Conocemos ya buena parte del reglamento del campo, que es extraordinariamente complicado. Las prohibiciones son innumerables: acercarse más de dos metros a las alambradas; dormir con la chaqueta puesta, sin calzoncillos o con el gorro puesto; usar determinados lavabos o letrinas que son nur für Kapos o nur für Reichsdeutsche; no ir a la ducha los días prescritos, e ir los días no prescritos; salir del barracón con la chaqueta desabrochada o con el cuello levantado; llevar debajo de la ropa papel o paja contra el frío; lavarse si no es con el torso desnudo.
Infinitos e insensatos son los ritos que hay que cumplir: cada día por la mañana hay que hacer "la cama" dejándola completamente lisa; sacudir los zuecos fangosos y repugnantes de la grasa de las máquinas, raspar de las ropas las manchas de fango (las manchas de barniz, de grasa y de herrumbre se admiten, sin embargo); por las noches hay que someterse a la revisión de los piojos y a la revisión del lavado de los pies; los sábados hay que afeitarse la cara y la cabeza, remendarse o dar a remendar los harapos; los domingos, someterse a la revisión general de la sarna, y a la revisión de los botones de la chaqueta, que tienen que ser cinco.

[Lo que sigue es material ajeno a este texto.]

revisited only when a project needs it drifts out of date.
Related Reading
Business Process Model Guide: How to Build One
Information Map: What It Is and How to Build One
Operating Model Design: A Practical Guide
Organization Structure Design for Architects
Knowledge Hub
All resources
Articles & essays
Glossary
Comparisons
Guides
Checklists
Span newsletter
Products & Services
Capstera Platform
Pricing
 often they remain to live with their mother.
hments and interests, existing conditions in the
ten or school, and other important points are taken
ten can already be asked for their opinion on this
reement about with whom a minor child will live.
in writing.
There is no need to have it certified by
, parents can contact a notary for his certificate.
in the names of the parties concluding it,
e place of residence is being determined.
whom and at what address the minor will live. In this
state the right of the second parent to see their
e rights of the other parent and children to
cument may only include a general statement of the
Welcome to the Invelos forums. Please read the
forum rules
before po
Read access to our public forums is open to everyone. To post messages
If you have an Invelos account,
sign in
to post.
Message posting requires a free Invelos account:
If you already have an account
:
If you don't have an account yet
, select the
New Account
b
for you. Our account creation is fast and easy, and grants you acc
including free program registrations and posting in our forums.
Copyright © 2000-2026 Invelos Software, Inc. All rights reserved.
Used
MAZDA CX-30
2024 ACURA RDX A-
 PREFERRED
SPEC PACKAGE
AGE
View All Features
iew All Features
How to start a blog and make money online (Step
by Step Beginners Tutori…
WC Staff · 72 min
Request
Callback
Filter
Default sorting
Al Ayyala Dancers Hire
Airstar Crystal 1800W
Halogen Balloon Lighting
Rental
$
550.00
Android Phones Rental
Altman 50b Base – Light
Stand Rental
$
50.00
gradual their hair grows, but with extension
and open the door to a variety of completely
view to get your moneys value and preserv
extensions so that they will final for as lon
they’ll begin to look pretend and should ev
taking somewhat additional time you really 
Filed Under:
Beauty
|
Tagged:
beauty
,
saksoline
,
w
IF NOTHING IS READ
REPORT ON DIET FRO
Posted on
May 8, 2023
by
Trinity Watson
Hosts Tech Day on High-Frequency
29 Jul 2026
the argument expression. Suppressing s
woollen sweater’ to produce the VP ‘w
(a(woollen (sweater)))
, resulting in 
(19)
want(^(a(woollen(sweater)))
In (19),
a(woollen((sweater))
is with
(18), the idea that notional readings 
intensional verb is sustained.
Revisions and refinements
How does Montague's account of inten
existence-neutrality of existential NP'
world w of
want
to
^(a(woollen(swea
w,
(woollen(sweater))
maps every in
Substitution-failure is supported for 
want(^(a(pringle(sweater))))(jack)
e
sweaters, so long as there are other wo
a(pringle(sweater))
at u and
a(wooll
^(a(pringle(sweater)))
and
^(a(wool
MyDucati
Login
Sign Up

Además, se dan innumerables circunstancias, normalmente insignificantes, que se convierten en problemas. Cuando las uñas están largas hay que cortárselas, lo que no se puede hacer sino con los dientes (para las uñas de los pies es suficiente el roce de los zapatos); si un botón se pierde hay que saber cosérselo con un hilo de alambre; si se va a la letrina o al lavabo hay que llevarse todo consigo, siempre y en cualquier parte, y mientras uno se lava los ojos tiene que tener el lío de la ropa bien cogido entre las rodillas: si no fuese así, en aquel preciso momento se lo robarían. Si un zapato hace daño hay que acudir por la tarde a la ceremonia del cambio de zapatos: en ella se pone a prueba la pericia del individuo, que en medio de un increíble montón tiene que saber elegir con un rápido vistazo un zapato (no un par) que le esté bien, porque una vez que lo ha elegido no se le permiten más cambios.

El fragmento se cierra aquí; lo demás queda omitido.